Suite à un désaccord entre vous et M. [T] [D], Mme [B] [S] a souhaité demander conseil quant au placement, auprès de M. [W] [E], Maître d'Hôtel Responsable. Celui-ci assurait les relevés de caisse au bureau situé à l'étage. Vous avez donc suivi Mme [B] [S], d'un pas décidé, à travers tout le restaurant, créant ainsi une atmosphère tendue et menaçante.
Lorsque celle-ci a décidé, avec l'appui de M. [W] [E], de partager les tables entre vous, vous vous êtes violemment énervé et avez brandit votre main sur Mme [B] [S], menaçant de la frapper, et nécessitant l'intervention des salariés présents. À la suite de cela, Mme [B] [S] est redescendue et a raconté la situation à M. [T] [D]. Voulant prendre la défense de Mme [B] [S], M. [T] [D] s'est emporté. Vous vous êtes empoignés et battu au sein de la cuisine, et ce devant vos collègues de travail présents ce jour-là.
Nous vous rappelons l'article 6 du Règlement intérieur qui précise que : « Le personnel doit faire preuve de correction dans son comportement vis-à-vis de ses collègues, de la hiérarchie et de la clientèle ». En faisant preuve d'une telle violence, vous nous empêchez d'assurer notre obligation de sécurité envers nos salariés, comme le stipule l'Article L.4121-1 du code du travail : 'L'employeur prend les mesures nécessaires pour assurer la sécurité et protéger la santé physique et mentale des travailleurs', mais également votre obligation de sécurité qui implique de ne pas nuire aux autres personnes présentes sur notre lieu de travail.

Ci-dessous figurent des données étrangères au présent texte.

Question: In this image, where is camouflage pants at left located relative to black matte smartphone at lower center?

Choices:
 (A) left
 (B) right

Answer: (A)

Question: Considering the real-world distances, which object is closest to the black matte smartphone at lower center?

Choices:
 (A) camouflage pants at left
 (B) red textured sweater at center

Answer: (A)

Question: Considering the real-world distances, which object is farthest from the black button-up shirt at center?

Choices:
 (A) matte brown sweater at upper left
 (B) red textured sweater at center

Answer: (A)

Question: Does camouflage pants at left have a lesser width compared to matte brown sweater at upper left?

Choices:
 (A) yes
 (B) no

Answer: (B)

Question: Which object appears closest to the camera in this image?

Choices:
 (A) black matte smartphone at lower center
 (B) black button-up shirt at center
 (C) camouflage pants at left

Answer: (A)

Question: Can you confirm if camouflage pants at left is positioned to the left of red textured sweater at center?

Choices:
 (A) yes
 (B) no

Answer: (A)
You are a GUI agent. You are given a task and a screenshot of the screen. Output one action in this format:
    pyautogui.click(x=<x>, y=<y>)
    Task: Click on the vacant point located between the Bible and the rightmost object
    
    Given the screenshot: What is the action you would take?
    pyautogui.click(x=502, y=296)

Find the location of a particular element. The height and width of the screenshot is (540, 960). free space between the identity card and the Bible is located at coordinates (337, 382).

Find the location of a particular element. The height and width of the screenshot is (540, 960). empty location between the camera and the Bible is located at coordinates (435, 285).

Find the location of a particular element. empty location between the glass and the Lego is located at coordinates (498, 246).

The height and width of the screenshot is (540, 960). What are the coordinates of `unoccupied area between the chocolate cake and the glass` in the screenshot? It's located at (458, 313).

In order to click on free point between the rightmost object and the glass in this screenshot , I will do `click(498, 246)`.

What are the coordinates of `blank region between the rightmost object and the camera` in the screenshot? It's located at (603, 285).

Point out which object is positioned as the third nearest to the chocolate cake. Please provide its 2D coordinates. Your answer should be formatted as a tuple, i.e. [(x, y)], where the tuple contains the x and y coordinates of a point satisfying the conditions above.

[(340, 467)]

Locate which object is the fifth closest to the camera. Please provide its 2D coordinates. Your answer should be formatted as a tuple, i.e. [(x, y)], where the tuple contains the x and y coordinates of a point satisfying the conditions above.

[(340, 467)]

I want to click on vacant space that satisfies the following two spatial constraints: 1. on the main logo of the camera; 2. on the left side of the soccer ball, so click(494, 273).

Lors de votre entretien, vous avez indiqué n'y être pour rien dans cette affaire, en précisant que vous étiez la victime.
Cependant, vous avez non seulement provoqué la rixe, en suivant et menaçant Mme [B] [S], mais vous avez également participé activement à la bagarre avec M. [T] [D], ce qui est inadmissible.
Nous ne pouvons tolérer un tel comportement. C'est pourquoi nous vous informons que nous avons décidé de vous licencier pour faute grave'.
Dans ses dernières écritures, la société expose qu'elle n'a pu faire droit à la demande du conseil du salarié en date du 13 mai 2020 relative à communication des images de vidéoprotection dans la mesure où elle était tenue de ne point les conserver au delà d'un délai d'un mois en vertu de l'article L. 252-5 du code de la sécurité intérieure.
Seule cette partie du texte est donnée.